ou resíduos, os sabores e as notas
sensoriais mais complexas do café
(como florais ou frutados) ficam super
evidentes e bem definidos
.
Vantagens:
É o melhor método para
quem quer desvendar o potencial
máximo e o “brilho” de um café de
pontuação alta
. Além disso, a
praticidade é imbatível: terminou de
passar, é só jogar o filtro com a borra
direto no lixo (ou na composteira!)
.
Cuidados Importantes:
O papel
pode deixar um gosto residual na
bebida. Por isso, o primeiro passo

—————

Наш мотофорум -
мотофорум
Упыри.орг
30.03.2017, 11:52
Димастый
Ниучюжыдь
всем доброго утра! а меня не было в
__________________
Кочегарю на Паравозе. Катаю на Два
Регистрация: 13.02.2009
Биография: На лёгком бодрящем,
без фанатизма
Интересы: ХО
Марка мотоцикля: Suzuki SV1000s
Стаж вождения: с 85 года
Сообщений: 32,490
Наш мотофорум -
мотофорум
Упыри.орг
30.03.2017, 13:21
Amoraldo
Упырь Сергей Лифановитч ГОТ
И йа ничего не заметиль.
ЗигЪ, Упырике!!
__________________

—————

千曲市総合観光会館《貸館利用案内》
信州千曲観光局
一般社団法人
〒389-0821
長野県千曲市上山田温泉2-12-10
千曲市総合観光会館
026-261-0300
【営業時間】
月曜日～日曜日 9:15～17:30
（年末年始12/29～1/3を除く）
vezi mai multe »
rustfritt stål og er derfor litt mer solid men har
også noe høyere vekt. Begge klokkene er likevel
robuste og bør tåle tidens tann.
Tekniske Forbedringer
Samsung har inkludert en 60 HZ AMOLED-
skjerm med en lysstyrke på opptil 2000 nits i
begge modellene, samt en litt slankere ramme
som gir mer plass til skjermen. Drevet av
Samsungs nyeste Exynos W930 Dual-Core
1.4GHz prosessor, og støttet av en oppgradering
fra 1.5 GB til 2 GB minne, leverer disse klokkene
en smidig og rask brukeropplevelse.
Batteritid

—————

What you need to do
Return only the stretch of the material above from the line holding "pontuação alta" through the line holding "bebida. Por isso, o primeiro passo", copied exactly.

Result of the task
pontuação alta
. Além disso, a
praticidade é imbatível: terminou de
passar, é só jogar o filtro com a borra
direto no lixo (ou na composteira!)
.
Cuidados Importantes:
O papel
pode deixar um gosto residual na
bebida. Por isso, o primeiro passo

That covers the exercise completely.